**What the task requires**. Without including the pictures, copy each line below exactly as it reads.

**Records for the exercise**.
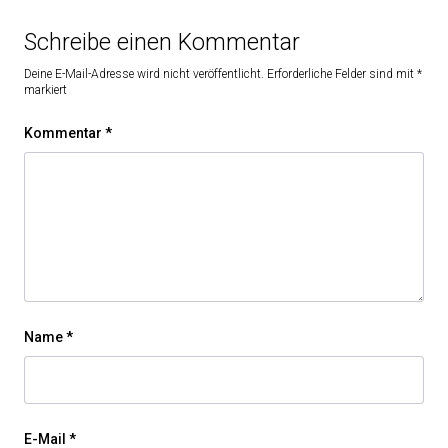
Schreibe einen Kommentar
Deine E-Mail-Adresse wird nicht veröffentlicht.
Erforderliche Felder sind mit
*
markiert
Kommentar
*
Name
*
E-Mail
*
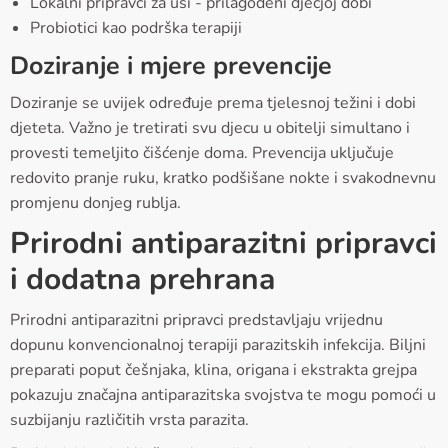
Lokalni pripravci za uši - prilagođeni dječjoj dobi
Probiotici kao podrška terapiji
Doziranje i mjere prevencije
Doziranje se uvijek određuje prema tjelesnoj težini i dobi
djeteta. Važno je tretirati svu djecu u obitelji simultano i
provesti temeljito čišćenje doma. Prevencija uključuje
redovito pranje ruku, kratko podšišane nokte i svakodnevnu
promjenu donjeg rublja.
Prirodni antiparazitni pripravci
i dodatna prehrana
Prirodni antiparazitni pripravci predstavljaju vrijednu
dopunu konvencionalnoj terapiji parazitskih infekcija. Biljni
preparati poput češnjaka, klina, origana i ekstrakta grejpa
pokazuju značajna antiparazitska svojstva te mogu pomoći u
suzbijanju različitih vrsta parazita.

**Result of this exercise**.
Schreibe einen Kommentar
Deine E-Mail-Adresse wird nicht veröffentlicht.
Erforderliche Felder sind mit
*
markiert
Kommentar
*
Name
*
E-Mail
*
Lokalni pripravci za uši - prilagođeni dječjoj dobi
Probiotici kao podrška terapiji
Doziranje i mjere prevencije
Doziranje se uvijek određuje prema tjelesnoj težini i dobi
djeteta. Važno je tretirati svu djecu u obitelji simultano i
provesti temeljito čišćenje doma. Prevencija uključuje
redovito pranje ruku, kratko podšišane nokte i svakodnevnu
promjenu donjeg rublja.
Prirodni antiparazitni pripravci
i dodatna prehrana
Prirodni antiparazitni pripravci predstavljaju vrijednu
dopunu konvencionalnoj terapiji parazitskih infekcija. Biljni
preparati poput češnjaka, klina, origana i ekstrakta grejpa
pokazuju značajna antiparazitska svojstva te mogu pomoći u
suzbijanju različitih vrsta parazita.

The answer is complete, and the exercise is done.